Connecticut Commission on Culture & Tourism
Any community that is interested in establishing an LHD or LHP can gain assistance from the Historic Preservation & Museums Division of the Connecticut Commission on Culture & Tourism (CCT).
CCT, operating as the State Historic Preservation Office (SHPO), reviews and approves all Study Committee reports and local historic preservation ordinances. The experienced and knowledgeable staff at CCT can provide technical consultation and on-site assistance in determining potential district boundaries, organizing reports, and presenting information to property owners and residents.
Questions and Answers About Local Historic Districts
Prepared by the Connecticut Commission on Culture & Tourism
1. What Is the Basic Purpose of a Local Historic District?
The local historic designation is intended to preserve and protect the distinctive characteristics of buildings and places of historical and architectural significance to the community.
2. What Are the Benefits to Property Owners of a Local Historic District?
Statewide and nationally, experience demonstrates that the existence of a Local Historic District (LHD) creates community pride, fosters neighborhood stabilization, and enhances the appearance and authentic historic character of a designated area.
3. How Is a Local Historic District Established?
Under state law, an interested group of citizens may request that an LHD Study Committee be appointed by the municipality to investigate the potential for a district and to prepare a report.
4. What Happens When the Study Committee Finishes Its Report?
The report is submitted to the local government, the local planning and zoning authority, and CCT for review and comment. A public hearing is held to allow all interested citizens an opportunity to comment on the report.
5. Can a Local Historic District Be Established Without the Consent of the Property Owners?
No. State law requires a referendum among property owners in the proposed district. Two-thirds of those voting must approve of district status. The results of the referendum go to the municipal legislative body for final approval.
6. What Happens When the Municipality Approves the Establishment of a Local Historic District?
The Historic District Commission (HDC) of five regular and three alternate members is appointed by the municipal government.
7. How Does the Local Historic District Affect Property Owners?
Any proposed exterior changes to a property which are visible from the public right-of-way are legally subject to review and approval by the Historic District Commission. Changes include new construction as well as demolition activity. After an owner submits an application for the HDC’s agenda, a formal public hearing is held. In its review, the HDC considers (1) the impact of the proposed changes and (2) the appropriateness of the change to the character of the district. After the formal hearing, at its regular meeting, the HDC reaches a decision. If it finds the proposed change appropriate, it issues a certificate of appropriateness. Work may then proceed contingent upon other town requirements such as building permits, building codes, or zoning approvals.
8. Does the Historic District Commission Control the Use of Buildings?

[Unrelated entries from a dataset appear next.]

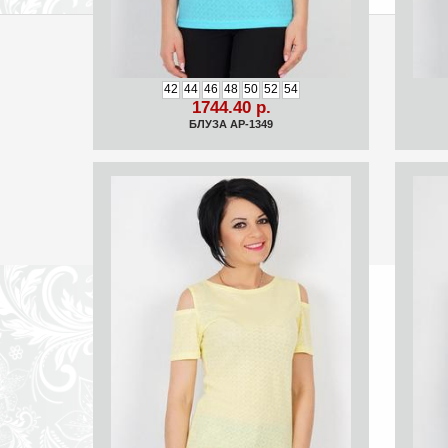
42
44
46
48
50
52
54
1744.40 р.
БЛУЗА АР-1349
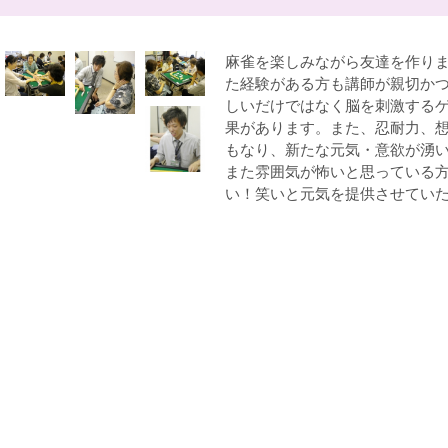
麻雀を楽しみながら友達を作り
た経験がある方も講師が親切か
しいだけではなく脳を刺激する
果があります。また、忍耐力、
もなり、新たな元気・意欲が湧
また雰囲気が怖いと思っている
い！笑いと元気を提供させてい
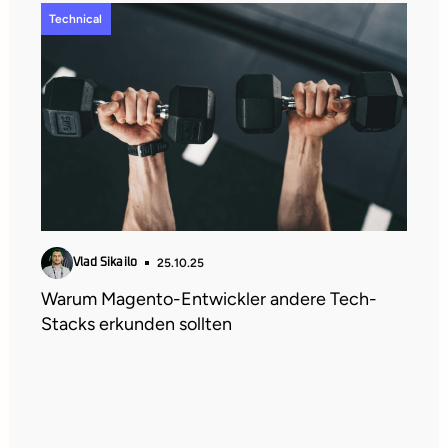
Technical
25.10.25
Vlad Sikailo
Warum Magento-Entwickler andere Tech-
Stacks erkunden sollten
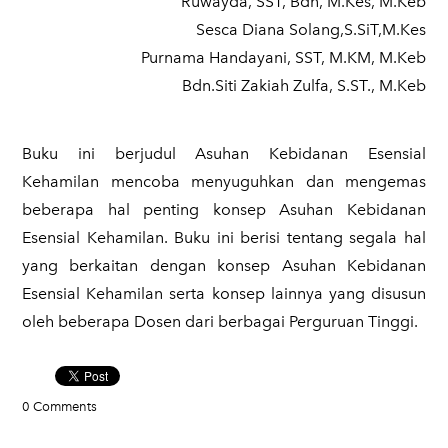
Ruwayda, SST, Bdn, M.Kes, M.Keb
Sesca Diana Solang,S.SiT,M.Kes
Purnama Handayani, SST, M.KM, M.Keb
Bdn.Siti Zakiah Zulfa, S.ST., M.Keb
Buku ini berjudul Asuhan Kebidanan Esensial
Kehamilan mencoba menyuguhkan dan mengemas
beberapa hal penting konsep Asuhan Kebidanan
Esensial Kehamilan. Buku ini berisi tentang segala hal
yang berkaitan dengan konsep Asuhan Kebidanan
Esensial Kehamilan serta konsep lainnya yang disusun
oleh beberapa Dosen dari berbagai Perguruan Tinggi.
0 Comments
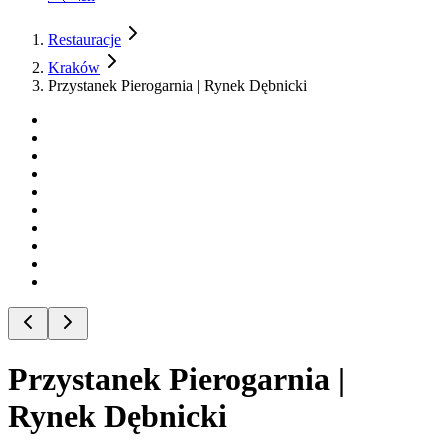
Restauracje
Kraków
Przystanek Pierogarnia | Rynek Dębnicki
Przystanek Pierogarnia |
Rynek Dębnicki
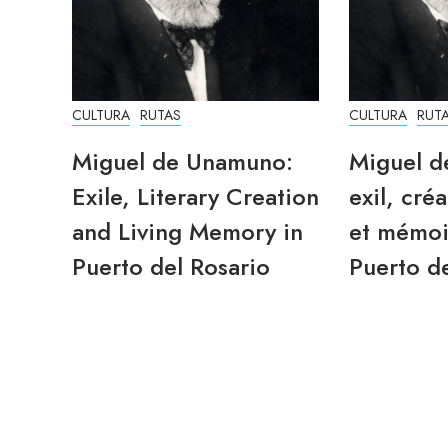
CULTURA
RUTAS
CULTURA
RUT
Miguel de Unamuno:
Miguel d
Exile, Literary Creation
exil, créa
and Living Memory in
et mémoi
Puerto del Rosario
Puerto de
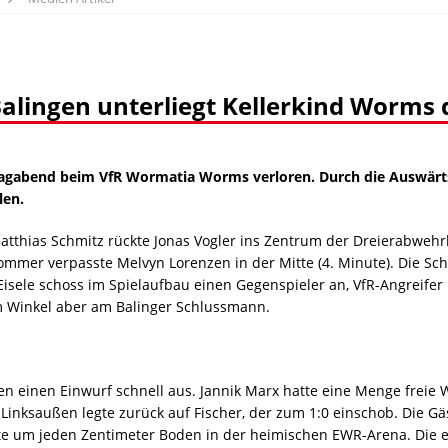
Balingen unterliegt Kellerkind Worms 
itagabend beim VfR Wormatia Worms verloren. Durch die Auswärtsn
len.
atthias Schmitz rückte Jonas Vogler ins Zentrum der Dreierabwehrk
 Sommer verpasste Melvyn Lorenzen in der Mitte (4. Minute). Die S
ele schoss im Spielaufbau einen Gegenspieler an, VfR-Angreifer N
em Winkel aber am Balinger Schlussmann.
n einen Einwurf schnell aus. Jannik Marx hatte eine Menge freie W
inksaußen legte zurück auf Fischer, der zum 1:0 einschob. Die Gäst
pfte um jeden Zentimeter Boden in der heimischen EWR-Arena. Die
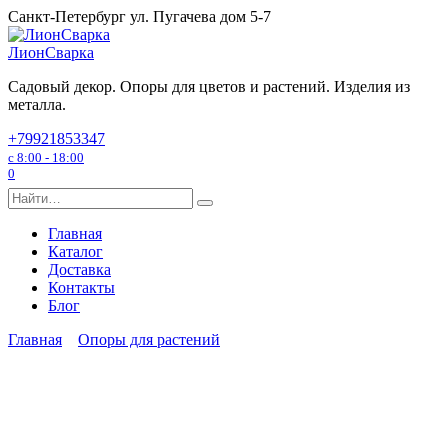
Перейти
Санкт-Петербург ул. Пугачева дом 5-7
к
содержанию
ЛионСварка
Садовый декор. Опоры для цветов и растений. Изделия из
металла.
+79921853347
с 8:00 - 18:00
0
Search
for:
Главная
Каталог
Доставка
Контакты
Блог
Главная
Опоры для растений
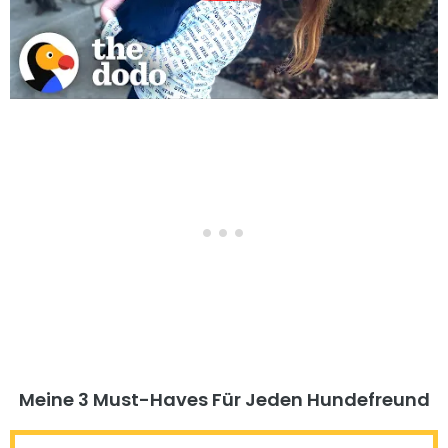
Meine 3 Must-Haves Für Jeden Hundefreund​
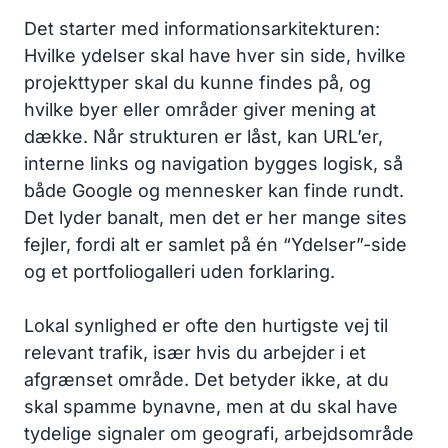
Det starter med informationsarkitekturen:
Hvilke ydelser skal have hver sin side, hvilke
projekttyper skal du kunne findes på, og
hvilke byer eller områder giver mening at
dække. Når strukturen er låst, kan URL’er,
interne links og navigation bygges logisk, så
både Google og mennesker kan finde rundt.
Det lyder banalt, men det er her mange sites
fejler, fordi alt er samlet på én “Ydelser”-side
og et portfoliogalleri uden forklaring.
Lokal synlighed er ofte den hurtigste vej til
relevant trafik, især hvis du arbejder i et
afgrænset område. Det betyder ikke, at du
skal spamme bynavne, men at du skal have
tydelige signaler om geografi, arbejdsområde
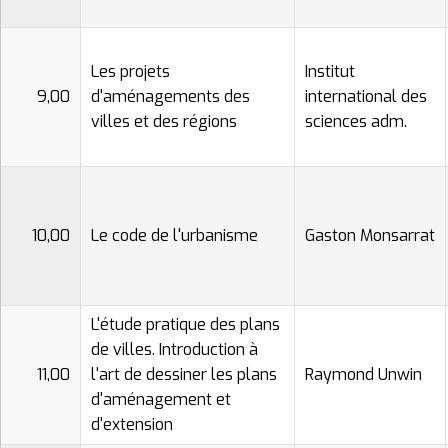
Les projets
Institut
9,00
d'aménagements des
international des
villes et des régions
sciences adm.
10,00
Le code de l'urbanisme
Gaston Monsarrat
L'étude pratique des plans
de villes. Introduction à
11,00
l'art de dessiner les plans
Raymond Unwin
d'aménagement et
d'extension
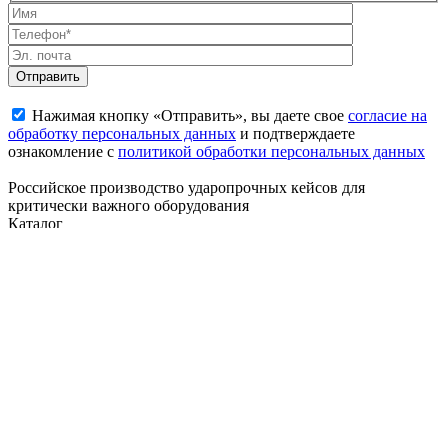
Нажимая кнопку «Отправить», вы даете свое
согласие на
обработку персональных данных
и подтверждаете
ознакомление с
политикой обработки персональных данных
Российское производство ударопрочных кейсов для
критически важного оборудования
Каталог
Мини-кейсы
Средние кейсы
Большие кейсы
Длинномерные
кейсы
Кейсы для ноутбуков
Контейнеры
Разделы
Главная
Информация
Производство
Контакты
Контакты
г. Москва, ул. Плеханова, д. 7, эт. 1, пом. 1, ком. 25
+7 495 023 67 93
info@galeon-case.ru
Все права защищены, 2026©
Политика конфедициальности
Наверх
Мы используем
cookie-файлы
для улучшения работы сайта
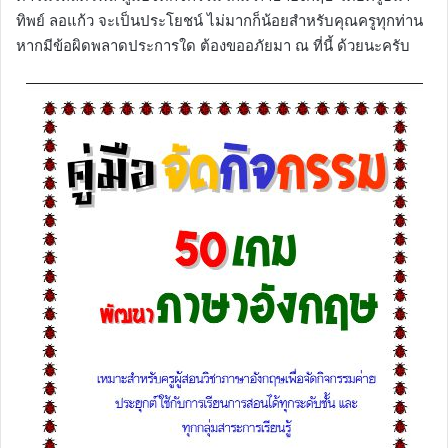
ทิพย์ ลอแก้ว จะเป็นประโยชน์ ไม่มากก็น้อยสำหรับคุณครูทุกท่าน
หากมีข้อผิดพลาดประการใด ต้องขออภัยมา ณ ที่นี้ ด้วยนะครับ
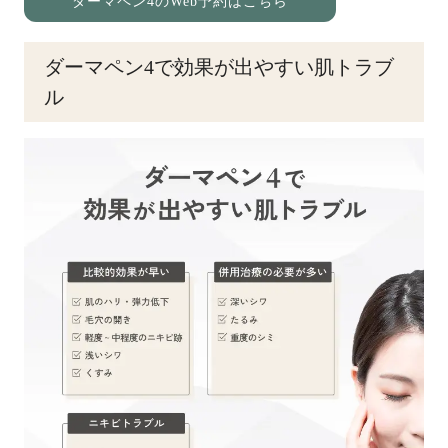
ダーマペン4のWeb予約はこちら
ダーマペン4で効果が出やすい肌トラブ
ル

No. Use is controlled by municipal zoning regulations where such regulations are in effect.
9. What If a Property Owner Wants to Alter the Interior of a Building?
Any change can be made to the interior of a building without approval of the HDC.
10. What About Building Maintenance and Paint Colors?
The HDC has no authority over paint color or any work that is commonly considered routine maintenance and repair.
11. Would Property Owners Have Anything to Say About How an Historic District Commission Discharges its Duties?
Each application to the HDC requires a public hearing and notice of such a hearing. Property owners may attend the hearings and express their opinions.
12. What Is the Historic District Commission’s Role Regarding New Construction in the Local Historic District?
The HDC rules only on the appropriateness of proposed new construction. This requirement does not mean that all new construction must be historic in design or appearance.
13. Can a Property Owner Appeal a Decision of the Historic District Commission?
Yes. Appeals can be made to the superior court for the judicial district in which the municipality is located.
14. Can the Local Historic District Status Be Repealed?
Yes. The ordinance creating the LHD can be repealed by the city or town in the same manner as any other municipal ordinance.